The struct ossv_bridge
is used to bridge between perl and C++ objects. It contains transient cursors and transient pointers to persistent data. Immediately after a transaction finishes, invalidate
is invoked on all outstanding bridges. This is necessary in order to update the reference counts properly. This was also the most difficult part to get right. But hey, how many databases do reference counting?
DIRECTION
MORE BUILT-IN DATA TYPES
Text objects implemented using osmmtype and subclassed from IO::Handle. Support for one of Object Design's Text Object Managers. Support for bit vectors and matrics.
MORE APIS
Support for notification, database access control, and any other interesting ObjectStore APIs.
EXPORTS
bless
, try_read
, try_update
, try_abort_only
by default. Most other static methods can also be exported.
BUGS
NESTED TRANSACTIONS
Disabled until the transaction support is cleaned up.
CURSED OBJECTS
The strings used to record the blessed nature of persistent objects are allocated in a private hash in the default segment of a database (See
'ospeek -all'
). If you accidentally mess up or change any of these strings, your objects will be cursed. You will need to re-bless each to fix the broken pointers. A database copy script is in the works.
AUTHOR
Copyright (c) 1997 Joshua Nathaniel Pritikin. All rights reserved.
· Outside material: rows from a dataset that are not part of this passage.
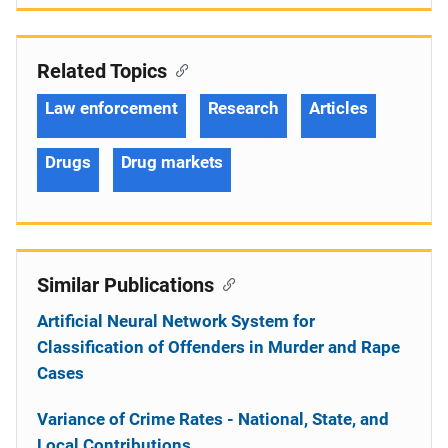
Related Topics
Law enforcement
Research
Articles
Drugs
Drug markets
Similar Publications
Artificial Neural Network System for
Classification of Offenders in Murder and Rape
Cases
Variance of Crime Rates - National, State, and
Local Contributions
This package is free software; you can redistribute it and/or modify it under the same terms as perl itself. perl / ObjectStore is available via any CPAN mirror site. See http://www.perl.com/CPAN/modules/by-module/ObjStore
Portions of the collection code snapped from splash, Jim Morris's delightful C++ library ftp://ftp.wolfman.com/users/morris/public/splash .
Also, a poignant thanks to all the wonderful teachers with which I've had the opportunity of studying.
SEE ALSO
Examples in the t/ directory, perl5, ObjectStore, and happily not SQL!